Novel Gautama Byakta : 9. Sebuah Rasa Takut


Ketika segala ketakutan selalu menghampiri, apakah aku masih pantas mendapatkan rasa cinta?

Geya Nismara

****


Sa'at tengah menikmati lagu, dering handphone mengalihkan atensi mereka pada handphone milik Omka yang tertera nama si pemanggil telepon yang bertuliskan, 'Kutub Antartika' membuat mereka terdiam sejenak seraya melemparkan pandangan satu sama lainnya.
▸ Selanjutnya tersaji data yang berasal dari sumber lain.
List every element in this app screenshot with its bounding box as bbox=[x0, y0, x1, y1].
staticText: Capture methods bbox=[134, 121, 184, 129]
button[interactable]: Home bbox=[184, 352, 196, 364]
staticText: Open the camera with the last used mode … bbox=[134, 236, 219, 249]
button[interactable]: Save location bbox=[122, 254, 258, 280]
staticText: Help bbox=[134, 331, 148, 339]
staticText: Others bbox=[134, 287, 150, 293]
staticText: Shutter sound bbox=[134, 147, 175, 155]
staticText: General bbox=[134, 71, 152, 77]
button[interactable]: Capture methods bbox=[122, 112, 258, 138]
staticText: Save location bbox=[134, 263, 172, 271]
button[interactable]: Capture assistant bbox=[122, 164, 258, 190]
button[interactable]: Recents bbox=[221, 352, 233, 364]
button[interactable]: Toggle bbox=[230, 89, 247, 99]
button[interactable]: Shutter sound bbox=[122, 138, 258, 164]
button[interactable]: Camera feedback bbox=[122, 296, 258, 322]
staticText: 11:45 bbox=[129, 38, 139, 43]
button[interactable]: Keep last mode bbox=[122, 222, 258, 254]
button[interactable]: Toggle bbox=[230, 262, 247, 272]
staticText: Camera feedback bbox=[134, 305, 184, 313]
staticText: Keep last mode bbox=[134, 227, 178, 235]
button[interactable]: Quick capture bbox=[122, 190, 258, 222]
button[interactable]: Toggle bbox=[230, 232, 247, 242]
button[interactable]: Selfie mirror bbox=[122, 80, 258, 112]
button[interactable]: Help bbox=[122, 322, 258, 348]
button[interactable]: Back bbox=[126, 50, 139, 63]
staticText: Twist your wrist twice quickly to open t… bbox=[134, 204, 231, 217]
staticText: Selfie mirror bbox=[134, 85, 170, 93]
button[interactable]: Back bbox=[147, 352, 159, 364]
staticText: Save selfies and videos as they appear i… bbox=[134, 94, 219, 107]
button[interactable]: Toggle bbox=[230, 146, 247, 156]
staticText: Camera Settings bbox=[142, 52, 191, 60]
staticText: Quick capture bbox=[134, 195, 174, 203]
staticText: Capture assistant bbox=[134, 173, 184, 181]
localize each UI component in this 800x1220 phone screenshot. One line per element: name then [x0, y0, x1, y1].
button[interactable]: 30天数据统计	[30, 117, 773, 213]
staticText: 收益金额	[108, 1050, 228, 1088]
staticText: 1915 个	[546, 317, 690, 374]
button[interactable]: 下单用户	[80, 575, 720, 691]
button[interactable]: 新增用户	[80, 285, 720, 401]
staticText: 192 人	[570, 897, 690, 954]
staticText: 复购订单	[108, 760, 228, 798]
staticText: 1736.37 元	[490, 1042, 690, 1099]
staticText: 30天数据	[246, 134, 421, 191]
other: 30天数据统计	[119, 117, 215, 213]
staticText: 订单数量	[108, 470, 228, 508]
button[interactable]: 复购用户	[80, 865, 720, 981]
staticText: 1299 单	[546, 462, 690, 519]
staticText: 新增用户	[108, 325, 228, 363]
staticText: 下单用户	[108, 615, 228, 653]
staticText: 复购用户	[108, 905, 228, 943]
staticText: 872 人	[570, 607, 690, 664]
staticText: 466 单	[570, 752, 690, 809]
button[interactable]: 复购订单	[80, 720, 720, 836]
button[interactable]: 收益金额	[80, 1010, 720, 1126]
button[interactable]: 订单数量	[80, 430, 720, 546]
"Angkat" ujar Lambuyan mengintrupsikan Omka untuk mengangkat panggilan itu segera.

"Halo Gau" ujar Omka

"Dimana kalian?" Tanya Gautama dari arah seberang telepon

"Ada di toko Geya"

"Oke" ucapnya mematikan panggilan secara sepihak dan bergegas menuju toko milik Geya

"Gimana?" Tanya Caka pada Omka

"Jalan kesini" ujar Omka dan mendapatkan anggukan dari Lambuyan dan Caka.
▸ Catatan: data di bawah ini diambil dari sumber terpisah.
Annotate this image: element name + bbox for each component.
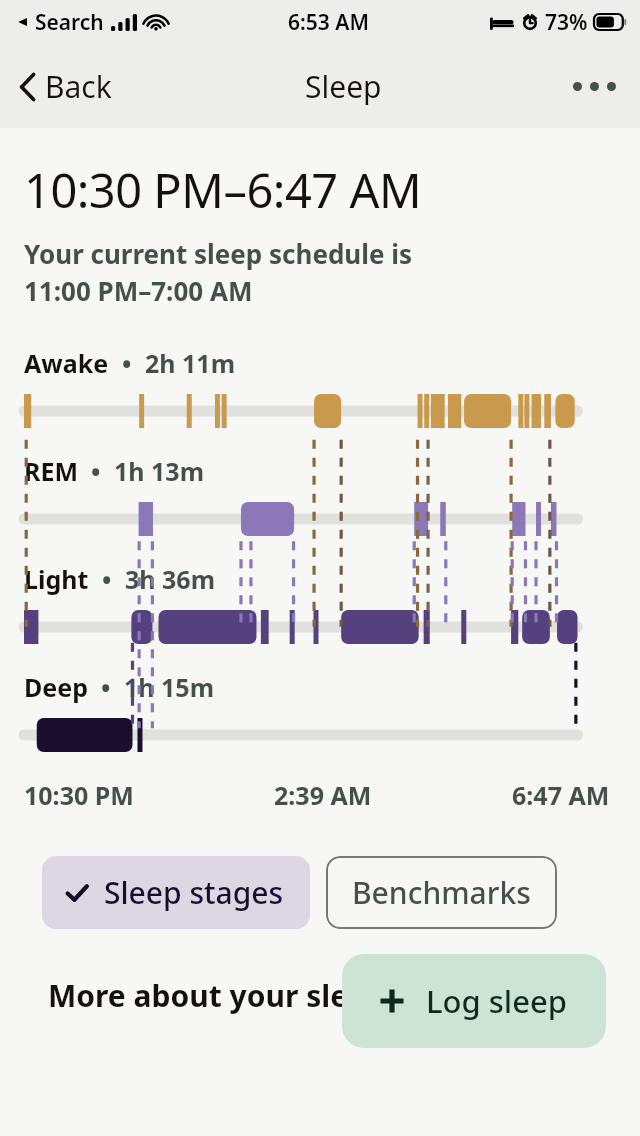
staticText: More about your sleep [48, 975, 385, 1016]
staticText: Sleep [305, 66, 382, 107]
staticText: • [109, 346, 145, 380]
staticText: 6:53 AM [288, 8, 369, 37]
staticText: Search [35, 8, 104, 37]
staticText: Awake [24, 346, 109, 380]
staticText: Your current sleep schedule is [24, 236, 413, 271]
staticText: 73% [545, 8, 588, 37]
staticText: REM [24, 454, 78, 488]
staticText: 3h 36m [125, 562, 216, 596]
staticText: 10:30 PM–6:47 AM [24, 158, 422, 222]
staticText: 2:39 AM [274, 778, 372, 812]
button[interactable]: Sleep stages [42, 856, 310, 929]
staticText: • [88, 670, 124, 704]
staticText: Back [45, 66, 112, 107]
button[interactable]: Back [18, 66, 120, 107]
button[interactable]: More options [567, 72, 622, 101]
staticText: • [89, 562, 125, 596]
staticText: Benchmarks [352, 872, 531, 913]
staticText: 1h 15m [124, 670, 215, 704]
staticText: 1h 13m [114, 454, 205, 488]
button[interactable]: Benchmarks [326, 856, 557, 929]
staticText: 10:30 PM [24, 778, 134, 812]
staticText: 11:00 PM–7:00 AM [24, 273, 253, 308]
staticText: • [78, 454, 114, 488]
staticText: Log sleep [426, 980, 568, 1022]
staticText: 2h 11m [145, 346, 236, 380]
staticText: 6:47 AM [512, 778, 610, 812]
button[interactable]: Log sleep [342, 954, 606, 1048]
staticText: Light [24, 562, 89, 596]
staticText: Deep [24, 670, 88, 704]
staticText: Sleep stages [104, 872, 284, 913]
Setelah beberapa menit berlalu, bunyi lonceng mengalihkan perhatian mereka semua yang terdiam seketika saat melihat seseorang yang masuk kedalam toko milik Geya, pria yang mereka tunggu, Gautama Byakta.

Gautama, mengernyit bingung ketika dirinya mengedarkan arah pandang mencari-cari si empu pemilik toko, nihil. Tidak ada, dimana Geya pikir Gautama.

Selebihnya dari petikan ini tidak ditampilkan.